But this eventuality did not dampen the excitement Carrie and I enjoyed when we arrived. Both Illinois farm kids, we were living, for the first time, in a new country where the smells of sweet, earthy sage and spiced juniper filled each day. Carrie, an environmental science student at Iowa, had found a job working for the High Desert Museum, a natural history museum a few miles outside of Bend, as a student volunteer coordinator for the summer. And I had in mind only to scribble future plans and build the shed, visualizing this new landscape as a new start. This summer as a bridge to connect the expansive gap that separated me from my older brother. I brought with me a box of books and office supplies—pens, pads of paper, journals, notebooks I had used in college—clothes for all weather, a bag of CDs, my mountain bike and camping equipment, and a hefty cache of tools I dropped into the bed of my pickup just before leaving. An eclectic assortment of accoutrements, I realized, but I wanted to be ready for anything.

Sarah and Chad decorated a room in the basement for our extended stay. They had painted it clean white and hung one of my grandfather’s weathered Stetsons, a rusted pair of spurs, and a sun-bleached horse skull on one wall. Above the futon where we slept, they tacked an old Spanish movie poster showing Yule Brenner in a cowboy hat riding in to save the poor and terrorized farming villagers, Los Siete Magnificos in bright yellow words stretched across the top. Chad had built a string of shelves out of planks and concrete blocks for us to store clothes. I busied myself on the first night filling the basement room with my things, thinking to myself, “I am living with my brother.”

Two mornings later, Chad and I emerged from the kitchen onto the back patio of brick, gripping fresh mugs of coffee. Chad walked to the spot beyond the patio where he thought the shed should go, a legal pad tucked under his arm and a pencil above his ear—tools that would bring his imagination closer to a realization. He resembled a residential contractor if it weren’t for the open-toed Tevas, Gramicci shorts, and Patagonia fleece pullover.

“You look vaguely professional, Chad,” I said, mockingly. “What gives?”

His response was to flip the bill of his cap up, hike the waist of his shorts above his belly, and hunch his body over to accentuate a misplacedness—his most common theatric. But I still chuckled.

Their back yard is nearly 50 feet deep by 40 feet wide, and Chad was standing just inside the back fence he had built a year or so before, ten feet in from an alley that ran along the back of their yard. There was nothing in the yard at the moment, only a wide swath of wood chips that stopped at the fence. I asked myriad questions about what we were building: how deep, how wide, how tall? Chad took a sip of his coffee, then pointed to a somewhat large branch of the elm tree about fifteen feet from the ground and said, “That’ll have to go.”

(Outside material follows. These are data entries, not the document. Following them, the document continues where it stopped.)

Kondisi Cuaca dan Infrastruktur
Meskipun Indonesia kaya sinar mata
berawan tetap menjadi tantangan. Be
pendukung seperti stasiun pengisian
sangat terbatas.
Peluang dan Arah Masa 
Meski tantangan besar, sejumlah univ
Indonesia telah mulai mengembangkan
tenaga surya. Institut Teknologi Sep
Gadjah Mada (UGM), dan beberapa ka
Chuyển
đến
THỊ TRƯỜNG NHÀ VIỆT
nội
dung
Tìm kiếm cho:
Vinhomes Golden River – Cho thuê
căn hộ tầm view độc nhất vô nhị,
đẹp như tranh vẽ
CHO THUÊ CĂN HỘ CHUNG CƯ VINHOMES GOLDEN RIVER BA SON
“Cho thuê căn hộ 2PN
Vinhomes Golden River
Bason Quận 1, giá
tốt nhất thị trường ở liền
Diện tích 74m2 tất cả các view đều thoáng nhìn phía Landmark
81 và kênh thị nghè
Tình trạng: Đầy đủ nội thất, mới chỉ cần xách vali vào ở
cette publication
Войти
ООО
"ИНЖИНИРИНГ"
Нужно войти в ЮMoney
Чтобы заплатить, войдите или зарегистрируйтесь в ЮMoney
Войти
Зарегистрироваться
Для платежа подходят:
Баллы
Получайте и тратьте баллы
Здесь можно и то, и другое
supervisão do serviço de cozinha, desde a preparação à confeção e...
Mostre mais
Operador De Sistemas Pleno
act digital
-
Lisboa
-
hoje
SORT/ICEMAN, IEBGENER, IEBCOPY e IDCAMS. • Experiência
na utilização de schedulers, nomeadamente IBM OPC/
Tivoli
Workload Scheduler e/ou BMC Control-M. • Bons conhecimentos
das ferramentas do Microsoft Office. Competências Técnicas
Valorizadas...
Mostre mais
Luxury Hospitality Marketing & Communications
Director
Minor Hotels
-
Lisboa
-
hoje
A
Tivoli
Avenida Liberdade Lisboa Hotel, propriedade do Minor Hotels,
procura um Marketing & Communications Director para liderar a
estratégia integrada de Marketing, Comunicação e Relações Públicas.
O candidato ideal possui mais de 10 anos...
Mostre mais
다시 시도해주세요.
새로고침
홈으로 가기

“What about the back fence?” I asked, noticing how, at that moment, it cut a cross section through the imaginary shed.

Chad gave me the thumbs down sign and walked back to the patio. He took a seat next to me at their sun-bleached picnic table and plopped the legal pad down and began sketching. “It’ll be shiplap cedar siding . . . there’s a guy in Redmond,” he said in short bursts as he penciled in the elm to give the small building dimension. “And you know those architectural style black asphalt shingles? . . . We’ll add trim that matches the house . . . Do you think a two-foot or three-foot roof overhang?”

As my brother spoke and scribed beside me, the shed began to take shape on the page, and I first glimpsed the summer that awaited me.

* * *

There is a picture I come across often when I am visiting my parents in Illinois, where they still live on the farm where I grew up. I am a boy, maybe five or six-years-old—that stage of my life when my hair was neither blonde nor brown. The day is brilliant with sun and blue sky. I am shirtless and stand with hands on hips. My elbows make perfect triangles as I squint toward the camera. I am surrounded by my father, who is shirtless; his brother, Jake, a partner in the farm, shirtless; and their high school friend, Ray, a third partner, shirtless. Beyond us a whole crew of men has been captured in the act of reaching for a trowel to fill an empty pocket of the puttylike concrete or paying the ten-foot bull float out across the wet slab like a Gondola driver with his oar or cleaning dried concrete from wood forms with a garden hose and the toe of a boot. Farther is a field of corn burgeoning from black loam. Behind the camera, more than likely, is my mother.

The pad of concrete we poured that day would become the floor of an outdoor bunker where my father would pile shredded, sweet-smelling silage cut from the leftover corn stalk stubble in the fall and then feed to our cattle. It would be a three-sided bunker (the fourth left open so he could maneuver the skid steer into the space and scoop bucket loads of silage). The walls would be made of large and flat concrete slabs, the kind you might see at roadway construction sites, stacked on edge four high, as tall as two men. In the final stage, earth would be pushed against the outside of the walls with a bulldozer to keep the structure from falling outward.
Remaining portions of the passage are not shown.